» **Your goal**
Among the entries below, find the line with "Incluye certificado", then quote it and each following line up to and including the line with "пахты 1,2-1,3% в целях", and nothing else.

----------

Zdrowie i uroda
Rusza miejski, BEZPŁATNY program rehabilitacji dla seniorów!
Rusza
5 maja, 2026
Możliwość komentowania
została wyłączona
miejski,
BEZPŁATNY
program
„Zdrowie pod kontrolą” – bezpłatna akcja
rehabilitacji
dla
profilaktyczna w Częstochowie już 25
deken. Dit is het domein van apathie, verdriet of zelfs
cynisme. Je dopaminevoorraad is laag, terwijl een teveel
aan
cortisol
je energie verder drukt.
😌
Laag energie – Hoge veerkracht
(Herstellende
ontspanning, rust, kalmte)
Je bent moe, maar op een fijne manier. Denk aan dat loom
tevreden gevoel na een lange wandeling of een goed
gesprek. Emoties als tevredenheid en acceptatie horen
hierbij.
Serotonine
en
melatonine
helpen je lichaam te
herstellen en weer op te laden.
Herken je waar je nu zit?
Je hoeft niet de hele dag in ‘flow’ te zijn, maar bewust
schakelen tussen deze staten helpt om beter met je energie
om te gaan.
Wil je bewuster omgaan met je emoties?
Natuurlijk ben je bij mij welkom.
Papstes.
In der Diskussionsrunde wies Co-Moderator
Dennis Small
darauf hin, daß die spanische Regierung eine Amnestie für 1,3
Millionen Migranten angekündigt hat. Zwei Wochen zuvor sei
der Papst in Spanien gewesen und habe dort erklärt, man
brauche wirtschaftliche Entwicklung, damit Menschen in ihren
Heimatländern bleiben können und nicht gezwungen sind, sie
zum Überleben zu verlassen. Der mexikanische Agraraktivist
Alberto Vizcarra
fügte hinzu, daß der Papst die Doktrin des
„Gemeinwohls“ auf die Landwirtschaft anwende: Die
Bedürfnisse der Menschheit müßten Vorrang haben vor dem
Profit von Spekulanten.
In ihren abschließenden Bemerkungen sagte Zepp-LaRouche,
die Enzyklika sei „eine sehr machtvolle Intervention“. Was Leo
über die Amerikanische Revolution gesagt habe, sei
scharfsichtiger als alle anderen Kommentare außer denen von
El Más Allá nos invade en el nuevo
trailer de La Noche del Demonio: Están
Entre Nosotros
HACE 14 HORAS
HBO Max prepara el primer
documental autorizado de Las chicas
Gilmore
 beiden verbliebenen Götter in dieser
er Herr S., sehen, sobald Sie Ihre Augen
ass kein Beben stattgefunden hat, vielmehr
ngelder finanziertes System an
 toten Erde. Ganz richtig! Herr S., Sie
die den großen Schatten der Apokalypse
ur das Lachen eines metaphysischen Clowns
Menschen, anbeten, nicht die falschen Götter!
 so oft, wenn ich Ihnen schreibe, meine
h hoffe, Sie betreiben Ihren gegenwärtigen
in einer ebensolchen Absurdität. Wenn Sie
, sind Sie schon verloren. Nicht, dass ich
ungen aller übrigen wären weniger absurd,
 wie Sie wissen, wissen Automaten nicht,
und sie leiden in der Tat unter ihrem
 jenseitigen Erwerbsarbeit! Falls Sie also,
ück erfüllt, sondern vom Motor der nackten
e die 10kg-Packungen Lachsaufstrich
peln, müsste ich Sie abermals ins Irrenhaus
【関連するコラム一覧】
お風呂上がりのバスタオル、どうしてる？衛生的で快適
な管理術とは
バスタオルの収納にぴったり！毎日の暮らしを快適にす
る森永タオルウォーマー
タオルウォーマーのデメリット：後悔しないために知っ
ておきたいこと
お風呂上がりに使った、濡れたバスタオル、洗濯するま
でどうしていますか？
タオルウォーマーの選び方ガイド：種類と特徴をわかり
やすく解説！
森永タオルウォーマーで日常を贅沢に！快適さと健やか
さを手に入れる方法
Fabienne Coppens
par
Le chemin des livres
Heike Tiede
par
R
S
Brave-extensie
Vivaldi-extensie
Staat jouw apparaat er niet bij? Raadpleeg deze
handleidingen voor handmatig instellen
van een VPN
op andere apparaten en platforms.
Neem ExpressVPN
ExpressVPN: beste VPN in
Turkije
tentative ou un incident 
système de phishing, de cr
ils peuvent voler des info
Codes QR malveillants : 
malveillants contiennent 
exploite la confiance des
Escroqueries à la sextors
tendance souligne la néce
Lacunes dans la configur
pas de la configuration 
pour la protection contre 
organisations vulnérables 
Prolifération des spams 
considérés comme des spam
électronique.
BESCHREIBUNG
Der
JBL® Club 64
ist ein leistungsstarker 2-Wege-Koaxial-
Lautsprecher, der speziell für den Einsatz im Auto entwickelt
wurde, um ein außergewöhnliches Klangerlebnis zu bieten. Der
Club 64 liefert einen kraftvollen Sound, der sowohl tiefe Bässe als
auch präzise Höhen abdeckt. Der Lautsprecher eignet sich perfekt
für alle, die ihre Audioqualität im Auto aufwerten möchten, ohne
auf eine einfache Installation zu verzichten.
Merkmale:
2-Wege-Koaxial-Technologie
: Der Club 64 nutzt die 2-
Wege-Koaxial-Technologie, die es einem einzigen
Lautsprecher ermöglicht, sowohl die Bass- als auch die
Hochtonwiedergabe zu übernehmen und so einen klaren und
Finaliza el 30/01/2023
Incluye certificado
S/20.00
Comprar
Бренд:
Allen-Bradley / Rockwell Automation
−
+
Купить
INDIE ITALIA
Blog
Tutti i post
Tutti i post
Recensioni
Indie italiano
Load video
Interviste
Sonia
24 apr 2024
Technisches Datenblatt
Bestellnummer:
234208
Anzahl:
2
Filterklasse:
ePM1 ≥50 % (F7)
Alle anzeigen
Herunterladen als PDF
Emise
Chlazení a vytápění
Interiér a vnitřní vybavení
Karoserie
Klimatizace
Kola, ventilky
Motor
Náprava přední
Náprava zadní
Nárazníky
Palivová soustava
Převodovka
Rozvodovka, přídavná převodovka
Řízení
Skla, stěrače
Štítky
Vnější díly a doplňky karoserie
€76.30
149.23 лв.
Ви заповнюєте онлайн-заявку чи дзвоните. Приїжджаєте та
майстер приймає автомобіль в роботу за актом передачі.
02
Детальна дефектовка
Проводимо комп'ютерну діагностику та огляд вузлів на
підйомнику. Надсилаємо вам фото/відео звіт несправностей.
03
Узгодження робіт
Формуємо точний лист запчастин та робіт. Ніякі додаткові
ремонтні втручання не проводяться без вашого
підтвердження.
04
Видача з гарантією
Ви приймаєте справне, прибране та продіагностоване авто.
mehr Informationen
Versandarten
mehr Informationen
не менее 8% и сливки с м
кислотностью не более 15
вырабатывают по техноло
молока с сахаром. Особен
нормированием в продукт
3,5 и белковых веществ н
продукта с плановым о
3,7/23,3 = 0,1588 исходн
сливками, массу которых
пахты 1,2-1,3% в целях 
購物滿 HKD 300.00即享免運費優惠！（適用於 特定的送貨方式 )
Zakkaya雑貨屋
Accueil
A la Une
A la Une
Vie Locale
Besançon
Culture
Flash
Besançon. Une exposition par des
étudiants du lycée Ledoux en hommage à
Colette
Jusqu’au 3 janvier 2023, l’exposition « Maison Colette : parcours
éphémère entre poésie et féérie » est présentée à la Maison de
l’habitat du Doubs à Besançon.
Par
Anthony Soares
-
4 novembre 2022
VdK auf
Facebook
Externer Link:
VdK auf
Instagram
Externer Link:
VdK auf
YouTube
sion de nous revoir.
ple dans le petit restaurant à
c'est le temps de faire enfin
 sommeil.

----------

» **Response to this exercise**
Incluye certificado
S/20.00
Comprar
Бренд:
Allen-Bradley / Rockwell Automation
−
+
Купить
INDIE ITALIA
Blog
Tutti i post
Tutti i post
Recensioni
Indie italiano
Load video
Interviste
Sonia
24 apr 2024
Technisches Datenblatt
Bestellnummer:
234208
Anzahl:
2
Filterklasse:
ePM1 ≥50 % (F7)
Alle anzeigen
Herunterladen als PDF
Emise
Chlazení a vytápění
Interiér a vnitřní vybavení
Karoserie
Klimatizace
Kola, ventilky
Motor
Náprava přední
Náprava zadní
Nárazníky
Palivová soustava
Převodovka
Rozvodovka, přídavná převodovka
Řízení
Skla, stěrače
Štítky
Vnější díly a doplňky karoserie
€76.30
149.23 лв.
Ви заповнюєте онлайн-заявку чи дзвоните. Приїжджаєте та
майстер приймає автомобіль в роботу за актом передачі.
02
Детальна дефектовка
Проводимо комп'ютерну діагностику та огляд вузлів на
підйомнику. Надсилаємо вам фото/відео звіт несправностей.
03
Узгодження робіт
Формуємо точний лист запчастин та робіт. Ніякі додаткові
ремонтні втручання не проводяться без вашого
підтвердження.
04
Видача з гарантією
Ви приймаєте справне, прибране та продіагностоване авто.
mehr Informationen
Versandarten
mehr Informationen
не менее 8% и сливки с м
кислотностью не более 15
вырабатывают по техноло
молока с сахаром. Особен
нормированием в продукт
3,5 и белковых веществ н
продукта с плановым о
3,7/23,3 = 0,1588 исходн
сливками, массу которых
пахты 1,2-1,3% в целях 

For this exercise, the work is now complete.